I have outlined some ingredients for good data and good analysis. Of course, the ultimate goal is good policy. What tools should we put into the macroprudential toolkit and how should we calibrate them? In the past five years, the policy toolkit to address vulnerabilities has improved substantially. The adoption of new rules for capital and liquidity strengthened banking systems globally. However, much more remains to do, especially outside banks and across the rest of the financial system. Vulnerabilities can arise in nonbank financial intermediaries and in markets. Both micro- and macroprudential tools will likely be needed to address them.

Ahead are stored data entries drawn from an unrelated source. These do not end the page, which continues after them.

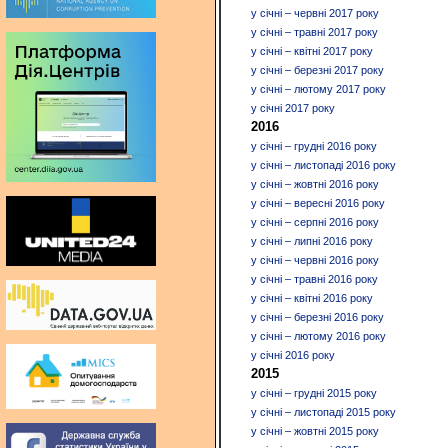
у січні – червні 2017 року
у січні – травні 2017 року
у січні – квітні 2017 року
у січні – березні 2017 року
у січні – лютому 2017 року
у січні 2017 року
2016
у січні – грудні 2016 року
у січні – листопаді 2016 року
у січні – жовтні 2016 року
у січні – вересні 2016 року
у січні – серпні 2016 року
у січні – липні 2016 року
у січні – червні 2016 року
у січні – травні 2016 року
у січні – квітні 2016 року
у січні – березні 2016 року
у січні – лютому 2016 року
у січні 2016 року
2015
у січні – грудні 2015 року
у січні – листопаді 2015 року
у січні – жовтні 2015 року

Work to identify risks in nonbank entities should identify the activities that can give rise to vulnerabilities. Use of derivatives, secured funding, illiquid asset concentrations, counterparty credit concentrations, and obligations of CCP membership may all contribute to the interconnectedness of these firms in ways that could be relevant to financial stability. An activities-based approach will also help target policy measures — such as counterparty concentration limits, large position monitoring, and liquidity tools to manage redemption risks. Finally, an activities-based approach may require policy tools aimed at markets rather than at entities, such as minimum floors for repo haircuts to reduce excessive reliance on short-term, wholesale funding.
What will happen after this conference ends tomorrow afternoon? When we go back to work on Monday, will we do anything differently? We should challenge ourselves to find ways to operationalize what we learn here and take action to foster the subject of this conference.
Some ideas might include:
- Establishing interdisciplinary centers of excellence at universities to offer coursework and promote interdisciplinary research.
- Coursework and research across many disciplines on data science that would help elevate this work to its rightful place as an essential tool for decisionmaking.
- Collaborative efforts among financial policymakers to learn from other disciplines about resilience and crisis management.
Over the next two days, I look forward to learning from you.
Thanks for your attention. I would be happy to answer some questions.